**What you should do**
Return the records that follow unaltered. Omit every picture.

^^^^^^^^

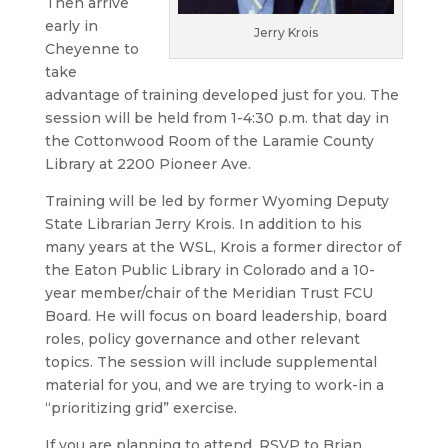
Then arrive
early in
Jerry Krois
Cheyenne to
take
advantage of training developed just for you. The
session will be held from 1-4:30 p.m. that day in
the Cottonwood Room of the Laramie County
Library at 2200 Pioneer Ave.
Training will be led by former Wyoming Deputy
State Librarian Jerry Krois. In addition to his
many years at the WSL, Krois a former director of
the Eaton Public Library in Colorado and a 10-
year member/chair of the Meridian Trust FCU
Board. He will focus on board leadership, board
roles, policy governance and other relevant
topics. The session will include supplemental
material for you, and we are trying to work-in a
“prioritizing grid” exercise.
If you are planning to attend, RSVP to Brian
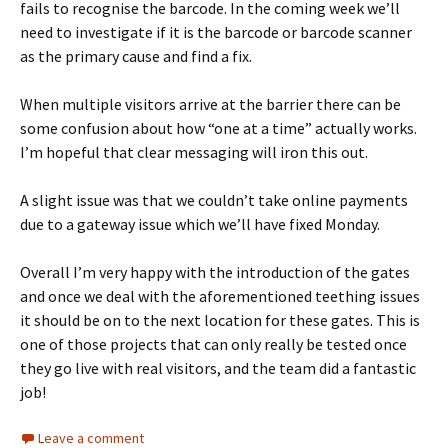
fails to recognise the barcode. In the coming week we’ll
need to investigate if it is the barcode or barcode scanner
as the primary cause and find a fix.
When multiple visitors arrive at the barrier there can be
some confusion about how “one at a time” actually works.
I’m hopeful that clear messaging will iron this out.
A slight issue was that we couldn’t take online payments
due to a gateway issue which we’ll have fixed Monday.
Overall I’m very happy with the introduction of the gates
and once we deal with the aforementioned teething issues
it should be on to the next location for these gates. This is
one of those projects that can only really be tested once
they go live with real visitors, and the team did a fantastic
job!
Leave a comment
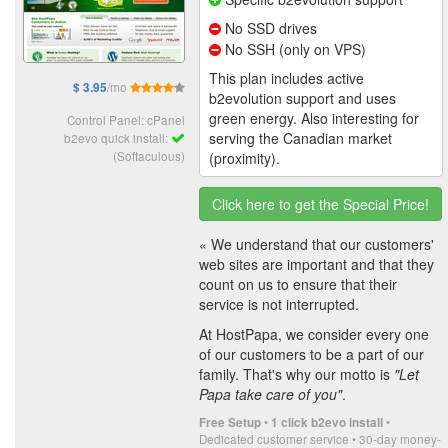
No SSD drives
No SSH (only on VPS)
This plan includes active
/mo
$ 3.95
b2evolution support and uses
green energy. Also interesting for
Control Panel: cPanel
serving the Canadian market
b2evo quick install:
(Softaculous)
(proximity).
Click here to get the Special Price!
« We understand that our customers'
web sites are important and that they
count on us to ensure that their
service is not interrupted.
At HostPapa, we consider every one
of our customers to be a part of our
family. That's why our motto is
"Let
Papa take care of you"
.
•
•
Free Setup
1 click b2evo install
Dedicated customer service • 30-day money-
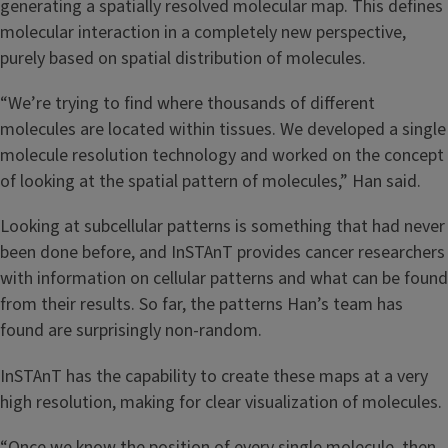
generating a spatially resolved molecular map. This defines
molecular interaction in a completely new perspective,
purely based on spatial distribution of molecules.
“We’re trying to find where thousands of different
molecules are located within tissues. We developed a single
molecule resolution technology and worked on the concept
of looking at the spatial pattern of molecules,” Han said.
Looking at subcellular patterns is something that had never
been done before, and InSTAnT provides cancer researchers
with information on cellular patterns and what can be found
from their results. So far, the patterns Han’s team has
found are surprisingly non-random.
InSTAnT has the capability to create these maps at a very
high resolution, making for clear visualization of molecules.
“Once we know the position of every single molecule, then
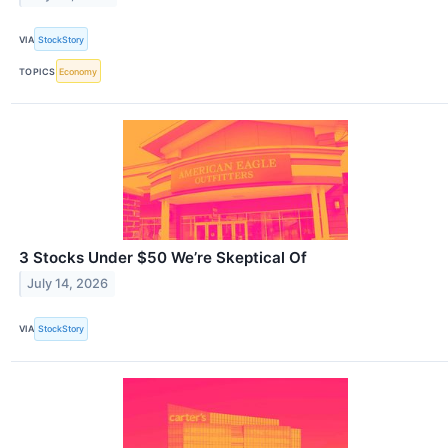
VIA
StockStory
TOPICS
Economy
3 Stocks Under $50 We’re Skeptical Of
July 14, 2026
VIA
StockStory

^^^^^^^^

**Expected output**
Then arrive
early in
Jerry Krois
Cheyenne to
take
advantage of training developed just for you. The
session will be held from 1-4:30 p.m. that day in
the Cottonwood Room of the Laramie County
Library at 2200 Pioneer Ave.
Training will be led by former Wyoming Deputy
State Librarian Jerry Krois. In addition to his
many years at the WSL, Krois a former director of
the Eaton Public Library in Colorado and a 10-
year member/chair of the Meridian Trust FCU
Board. He will focus on board leadership, board
roles, policy governance and other relevant
topics. The session will include supplemental
material for you, and we are trying to work-in a
“prioritizing grid” exercise.
If you are planning to attend, RSVP to Brian
fails to recognise the barcode. In the coming week we’ll
need to investigate if it is the barcode or barcode scanner
as the primary cause and find a fix.
When multiple visitors arrive at the barrier there can be
some confusion about how “one at a time” actually works.
I’m hopeful that clear messaging will iron this out.
A slight issue was that we couldn’t take online payments
due to a gateway issue which we’ll have fixed Monday.
Overall I’m very happy with the introduction of the gates
and once we deal with the aforementioned teething issues
it should be on to the next location for these gates. This is
one of those projects that can only really be tested once
they go live with real visitors, and the team did a fantastic
job!
Leave a comment
No SSD drives
No SSH (only on VPS)
This plan includes active
/mo
$ 3.95
b2evolution support and uses
green energy. Also interesting for
Control Panel: cPanel
serving the Canadian market
b2evo quick install:
(Softaculous)
(proximity).
Click here to get the Special Price!
« We understand that our customers'
web sites are important and that they
count on us to ensure that their
service is not interrupted.
At HostPapa, we consider every one
of our customers to be a part of our
family. That's why our motto is
"Let
Papa take care of you"
.
•
•
Free Setup
1 click b2evo install
Dedicated customer service • 30-day money-
generating a spatially resolved molecular map. This defines
molecular interaction in a completely new perspective,
purely based on spatial distribution of molecules.
“We’re trying to find where thousands of different
molecules are located within tissues. We developed a single
molecule resolution technology and worked on the concept
of looking at the spatial pattern of molecules,” Han said.
Looking at subcellular patterns is something that had never
been done before, and InSTAnT provides cancer researchers
with information on cellular patterns and what can be found
from their results. So far, the patterns Han’s team has
found are surprisingly non-random.
InSTAnT has the capability to create these maps at a very
high resolution, making for clear visualization of molecules.
“Once we know the position of every single molecule, then
VIA
StockStory
TOPICS
Economy
3 Stocks Under $50 We’re Skeptical Of
July 14, 2026
VIA
StockStory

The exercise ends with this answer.